■ WORK TO BE COMPLETED:
The records below must be repeated exactly, but without their pictures.
EXERCISE MATERIAL below:
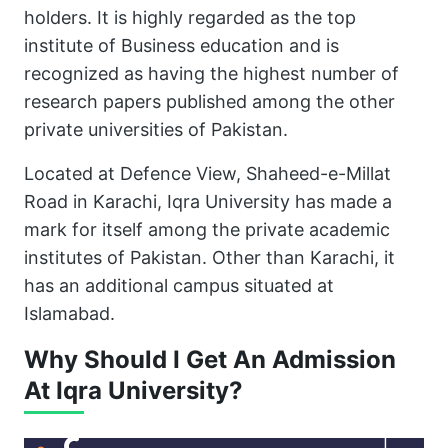
holders. It is highly regarded as the top
institute of Business education and is
recognized as having the highest number of
research papers published among the other
private universities of Pakistan.
Located at Defence View, Shaheed-e-Millat
Road in Karachi, Iqra University has made a
mark for itself among the private academic
institutes of Pakistan. Other than Karachi, it
has an additional campus situated at
Islamabad.
Why Should I Get An Admission
At Iqra University?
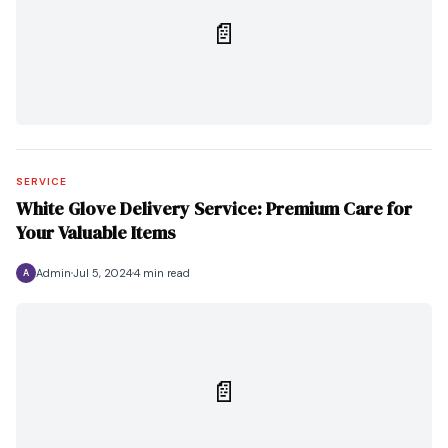
📄
SERVICE
White Glove Delivery Service: Premium Care for
Your Valuable Items
Admin
Jul 5, 2024
4 min read
A
📄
End of EXERCISE MATERIAL.
■ ANSWER SECTION:
holders. It is highly regarded as the top
institute of Business education and is
recognized as having the highest number of
research papers published among the other
private universities of Pakistan.
Located at Defence View, Shaheed-e-Millat
Road in Karachi, Iqra University has made a
mark for itself among the private academic
institutes of Pakistan. Other than Karachi, it
has an additional campus situated at
Islamabad.
Why Should I Get An Admission
At Iqra University?
📄
SERVICE
White Glove Delivery Service: Premium Care for
Your Valuable Items
Admin
Jul 5, 2024
4 min read
A
📄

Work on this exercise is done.